Comment savoir quel alimentation j’ai sur mon PC

CraftaServ

juillet 21, 2026
Tech
Comment savoir l’alimentation de son PC

Pour répondre à comment savoir quel alimentation j’ai sur mon pc, commencez par recouper la référence de votre machine avec vos documents d’achat. Ensuite, utilisez des outils matériels comme HWiNFO, AIDA64 ou Speccy pour récupérer au moins la puissance. Si le modèle reste introuvable, l’UEFI/BIOS et l’info système peuvent donner des indices, et l’étiquette PSU tranche avant tout achat (quand elle est accessible).

Durée estimée 20 à 45 minutes
Niveau Débutant → intermédiaire
Outils nécessaires Documents d’achat, accès au PC, éventuellement HWiNFO/AIDA64/Speccy, accès UEFI/BIOS
Étiquette d’alimentation et référence de PC pour savoir comment savoir quel alimentation j’ai sur mon pc
Recouper la référence du PC et les documents d’achat accélère l’identification de l’alimentation.

Étape 1 : Identifier l’alimentation de votre PC sans ouvrir le boîtier (indices visibles et documents)

Avant d’ouvrir le PC, cherchez des indices externes : références sur l’étiquette du châssis, numéro de modèle de l’ordinateur (marque + référence), facture/bon de commande ou emails de confirmation. Ensuite, en recoupant ces infos avec la fiche technique du fabricant, vous obtenez souvent le modèle exact de l’alimentation et sa puissance nominale.

Repérez les étiquettes et numéros de modèle sur la tour : dessous, arrière, parfois près du cordon d’alimentation. Sur beaucoup de marques, on trouve une étiquette “Product / Model / SKU”. Notez tout : marque, modèle, SKU, et même la variante (par exemple “config 16Go/RTX”).

Après ça, passez aux documents d’achat. Facture, bon de commande ou email d’activation contiennent souvent la référence produit complète. Si vous avez acheté via un revendeur, la référence peut être légèrement différente, mais elle reste généralement exploitable pour retrouver la configuration d’origine.

Puis recoupez la référence du PC avec la configuration usine. En pratique, la référence (modèle + SKU) sert à retrouver la liste des composants sur le site du fabricant.
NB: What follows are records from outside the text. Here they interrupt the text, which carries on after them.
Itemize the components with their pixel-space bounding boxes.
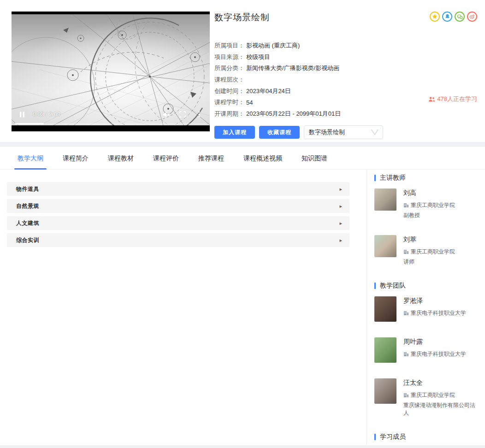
building-icon	[403, 249, 409, 254]
avatar	[374, 296, 396, 322]
outline-section-architecture[interactable]: 人文建筑 ▸	[7, 216, 349, 230]
course-select-value: 数字场景绘制	[309, 128, 345, 136]
video-letterbox	[12, 126, 210, 131]
video-player[interactable]: 0:03 / 2:09	[12, 12, 210, 131]
tab-recommended[interactable]: 推荐课程	[198, 147, 224, 170]
volume-muted-icon[interactable]	[161, 109, 171, 119]
building-icon	[403, 393, 409, 398]
tab-outline[interactable]: 教学大纲	[18, 147, 43, 170]
info-row: 所属项目：影视动画 (重庆工商)	[214, 40, 477, 52]
section-accent-bar	[374, 175, 376, 181]
course-info-list: 所属项目：影视动画 (重庆工商) 项目来源：校级项目 所属分类：新闻传播大类/广…	[214, 40, 477, 119]
wechat-icon[interactable]	[455, 12, 465, 22]
tab-overview-video[interactable]: 课程概述视频	[243, 147, 282, 170]
course-detail-card: 教学大纲 课程简介 课程教材 课程评价 推荐课程 课程概述视频 知识图谱 物件道…	[0, 147, 485, 445]
teacher-card[interactable]: 刘高 重庆工商职业学院 副教授	[374, 189, 479, 219]
pause-icon[interactable]	[17, 109, 27, 119]
favorite-course-button[interactable]: 收藏课程	[259, 126, 300, 139]
tab-knowledge-graph[interactable]: 知识图谱	[302, 147, 327, 170]
chevron-down-icon: ╲╱	[372, 130, 378, 135]
outline-section-nature[interactable]: 自然景观 ▸	[7, 199, 349, 213]
chevron-right-icon: ▸	[339, 203, 342, 209]
share-buttons	[430, 12, 477, 22]
course-select-dropdown[interactable]: 数字场景绘制 ╲╱	[304, 125, 383, 139]
video-progress-bar[interactable]	[15, 123, 206, 124]
chevron-right-icon: ▸	[339, 186, 342, 192]
section-header-teachers: 主讲教师	[374, 174, 479, 182]
video-controls: 0:03 / 2:09	[12, 109, 210, 119]
info-row: 开课周期：2023年05月22日 - 2099年01月01日	[214, 108, 477, 120]
sidebar: 主讲教师 刘高 重庆工商职业学院 副教授 刘萃 重庆工商职业学院 讲师	[367, 170, 485, 445]
team-member-card[interactable]: 周叶露 重庆电子科技职业大学	[374, 337, 479, 363]
team-member-card[interactable]: 罗淞泽 重庆电子科技职业大学	[374, 296, 479, 322]
outline-section-practice[interactable]: 综合实训 ▸	[7, 233, 349, 247]
video-time: 0:03 / 2:09	[33, 111, 60, 118]
tab-intro[interactable]: 课程简介	[63, 147, 89, 170]
info-row: 所属分类：新闻传播大类/广播影视类/影视动画	[214, 63, 477, 74]
section-header-members: 学习成员	[374, 433, 479, 441]
course-header-card: 0:03 / 2:09 数字场景绘制	[0, 0, 485, 142]
team-member-card[interactable]: 汪太全 重庆工商职业学院 重庆缘漫动漫制作有限公司法人	[374, 378, 479, 417]
people-icon	[428, 96, 435, 102]
avatar	[374, 235, 396, 257]
avatar	[374, 337, 396, 363]
video-thumbnail	[12, 14, 210, 125]
avatar	[374, 378, 396, 404]
info-row: 项目来源：校级项目	[214, 52, 477, 63]
qq-icon[interactable]	[442, 12, 452, 22]
kebab-menu-icon[interactable]	[194, 109, 204, 119]
chevron-right-icon: ▸	[339, 220, 342, 226]
outline-section-props[interactable]: 物件道具 ▸	[7, 182, 349, 196]
building-icon	[403, 311, 409, 316]
section-accent-bar	[374, 434, 376, 440]
weibo-icon[interactable]	[467, 12, 477, 22]
building-icon	[403, 203, 409, 208]
fullscreen-icon[interactable]	[177, 109, 188, 119]
video-progress-played	[15, 123, 44, 124]
learners-count: 478人正在学习	[428, 95, 477, 103]
building-icon	[403, 352, 409, 357]
tab-materials[interactable]: 课程教材	[108, 147, 134, 170]
chevron-right-icon: ▸	[339, 237, 342, 243]
tab-reviews[interactable]: 课程评价	[153, 147, 179, 170]
section-accent-bar	[374, 283, 376, 289]
avatar	[374, 189, 396, 211]
course-info-panel: 数字场景绘制	[210, 12, 477, 142]
qzone-icon[interactable]	[430, 12, 440, 22]
info-row: 课程层次：	[214, 74, 477, 86]
teacher-card[interactable]: 刘萃 重庆工商职业学院 讲师	[374, 235, 479, 266]
page-title: 数字场景绘制	[214, 12, 270, 24]
tab-bar: 教学大纲 课程简介 课程教材 课程评价 推荐课程 课程概述视频 知识图谱	[0, 147, 485, 170]
join-course-button[interactable]: 加入课程	[214, 126, 255, 139]
section-header-team: 教学团队	[374, 282, 479, 290]
outline-pane: 物件道具 ▸ 自然景观 ▸ 人文建筑 ▸ 综合实训 ▸	[0, 170, 367, 445]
Entre 2024 et 2026, beaucoup de constructeurs publient des fiches “spécifications” par référence produit.

Astuce (qui évite de perdre une heure)

Si vous voyez deux références (une pour le PC, une pour le châssis), commencez par la référence “PC / modèle”. Elle mène plus souvent vers la configuration d’origine, donc vers l’alimentation.

Étape 2 : Détecter la puissance et le modèle via des logiciels matériels (HWiNFO, AIDA64, Speccy)

Les outils de diagnostic matériel peuvent afficher des informations sur l’alimentation : puissance (wattage), fabricant, et parfois le modèle. Installez HWiNFO, AIDA64 ou Speccy, lancez un scan, puis cherchez les champs liés à “PSU”, “Power Supply” ou “Alimentation”. Si le modèle n’apparaît pas, notez au minimum la puissance et les tensions.

Lancez un scan matériel et ciblez les sections “PSU/Alimentation”. Sous Windows, HWiNFO et AIDA64 sont souvent les plus complets : ils affichent des informations d’identification quand c’est possible, et des capteurs selon votre matériel. Speccy peut aussi aider, surtout pour récupérer des indices de puissance ou de plateforme.

Notez la puissance nominale, le fabricant et les données de capteurs si elles existent. Certains logiciels remontent des tensions via les rails (12V, 5V, 3,3V). Ce n’est pas une étiquette, mais ça aide à vérifier la cohérence : une alimentation “annoncée” à 650W qui garde des rails stables sous charge, c’est plutôt rassurant.

Gardez en tête les limites : selon la carte mère, le BIOS et la supervision matérielle, le modèle exact peut ne pas remonter. Dans ce cas, vous aurez une puissance estimée et des indicateurs, mais pas la référence complète. (Ça arrive plus souvent qu’on ne le pense.)

Piège classique

Ne vous contentez pas d’un seul écran. Vérifiez aussi les onglets “Résumé”, puis “Capteurs” ou “Périphériques”. Un détail peut n’apparaître que dans une vue précise.

Étape 3 : Vérifier l’alimentation avec l’info système et le BIOS/UEFI (quand les logiciels bloquent)

Si les logiciels ne donnent pas le modèle, passez par l’UEFI/BIOS et l’info système. Certaines machines affichent des informations de configuration, des profils d’alimentation ou des données de supervision. Vérifiez aussi les journaux système (selon Windows) et les paramètres liés à la gestion d’énergie. Le but : confirmer la puissance attendue et éviter une mauvaise commande.

Consultez l’UEFI/BIOS pour repérer les informations de supervision ou de configuration. Au démarrage, l’accès se fait via une touche (souvent F2, F10, Suppr, ou Esc selon la marque). Cherchez des menus liés à la santé système, aux capteurs, ou à la supervision matérielle.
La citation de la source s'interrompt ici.